Page-level text extractions:
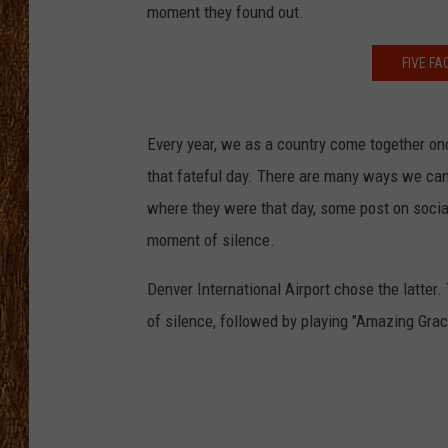
moment they found out.
THE 3RD SHIFT
FIVE F
TASTE OF COUNTRY WEEKE
Every year, we as a country come together on
that fateful day. There are many ways we can 
where they were that day, some post on soci
moment of silence.
Denver International Airport chose the latter
of silence, followed by playing "Amazing Grac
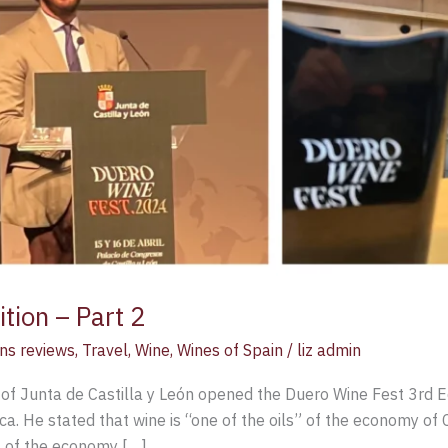
tion – Part 2
ns reviews
,
Travel
,
Wine
,
Wines of Spain
/
liz admin
of Junta de Castilla y León opened the Duero Wine Fest 3rd Ed
. He stated that wine is “one of the oils” of the economy of C
t of the economy […]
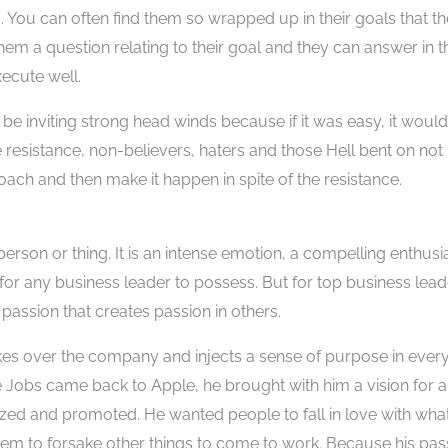
. You can often find them so wrapped up in their goals that t
hem a question relating to their goal and they can answer in t
xecute well.
l be inviting strong head winds because if it was easy, it would
 resistance, non-believers, haters and those Hell bent on not
roach and then make it happen in spite of the resistance.
person or thing. It is an intense emotion, a compelling enthus
 for any business leader to possess. But for top business lead
assion that creates passion in others.
akes over the company and injects a sense of purpose in eve
 Jobs came back to Apple, he brought with him a vision for a
ed and promoted. He wanted people to fall in love with wha
r them to forsake other things to come to work. Because his pas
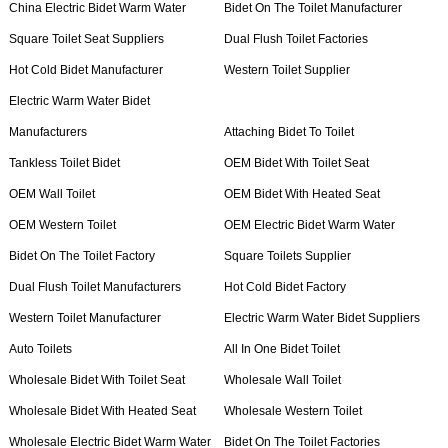
China Electric Bidet Warm Water
Bidet On The Toilet Manufacturer
Square Toilet Seat Suppliers
Dual Flush Toilet Factories
Hot Cold Bidet Manufacturer
Western Toilet Supplier
Electric Warm Water Bidet
Manufacturers
Attaching Bidet To Toilet
Tankless Toilet Bidet
OEM Bidet With Toilet Seat
OEM Wall Toilet
OEM Bidet With Heated Seat
OEM Western Toilet
OEM Electric Bidet Warm Water
Bidet On The Toilet Factory
Square Toilets Supplier
Dual Flush Toilet Manufacturers
Hot Cold Bidet Factory
Western Toilet Manufacturer
Electric Warm Water Bidet Suppliers
Auto Toilets
All In One Bidet Toilet
Wholesale Bidet With Toilet Seat
Wholesale Wall Toilet
Wholesale Bidet With Heated Seat
Wholesale Western Toilet
Wholesale Electric Bidet Warm Water
Bidet On The Toilet Factories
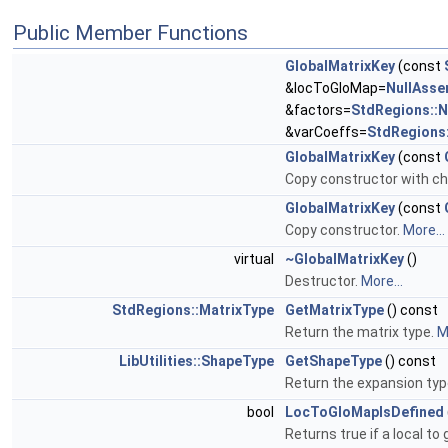
Public Member Functions
GlobalMatrixKey
(const
&locToGloMap=
NullAss
&factors=
StdRegions::
&varCoeffs=
StdRegions
GlobalMatrixKey
(const
Copy constructor with ch
GlobalMatrixKey
(const
Copy constructor.
More...
virtual
~GlobalMatrixKey
()
Destructor.
More...
StdRegions::MatrixType
GetMatrixType
() const
Return the matrix type.
M
LibUtilities::ShapeType
GetShapeType
() const
Return the expansion typ
bool
LocToGloMapIsDefined
Returns true if a local to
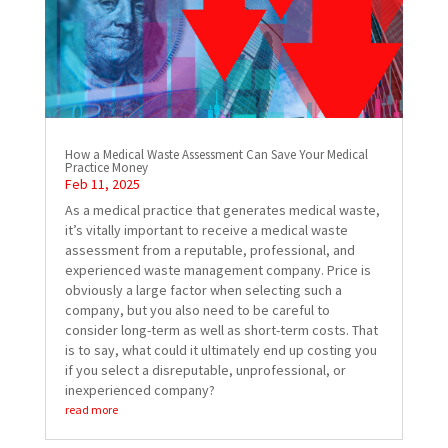
How a Medical Waste Assessment Can Save Your Medical
Practice Money
Feb 11, 2025
As a medical practice that generates medical waste,
it’s vitally important to receive a medical waste
assessment from a reputable, professional, and
experienced waste management company. Price is
obviously a large factor when selecting such a
company, but you also need to be careful to
consider long-term as well as short-term costs. That
is to say, what could it ultimately end up costing you
if you select a disreputable, unprofessional, or
inexperienced company?
read more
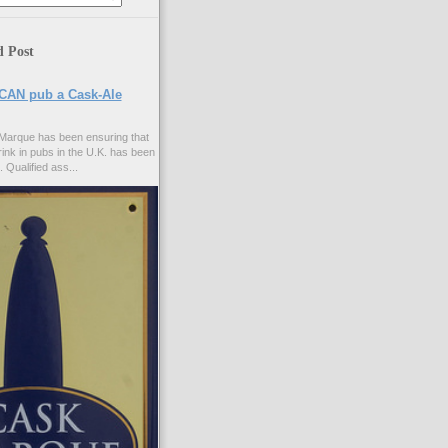
d Post
CAN pub a Cask-Ale
Marque has been ensuring that
rink in pubs in the U.K. has been
. Qualified ass...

* _Your task_
Working from the entries above, return all lines that contain "Seat".

* _Your solution_
Square Toilet Seat Suppliers
OEM Bidet With Toilet Seat
OEM Bidet With Heated Seat
Wholesale Bidet With Toilet Seat
Wholesale Bidet With Heated Seat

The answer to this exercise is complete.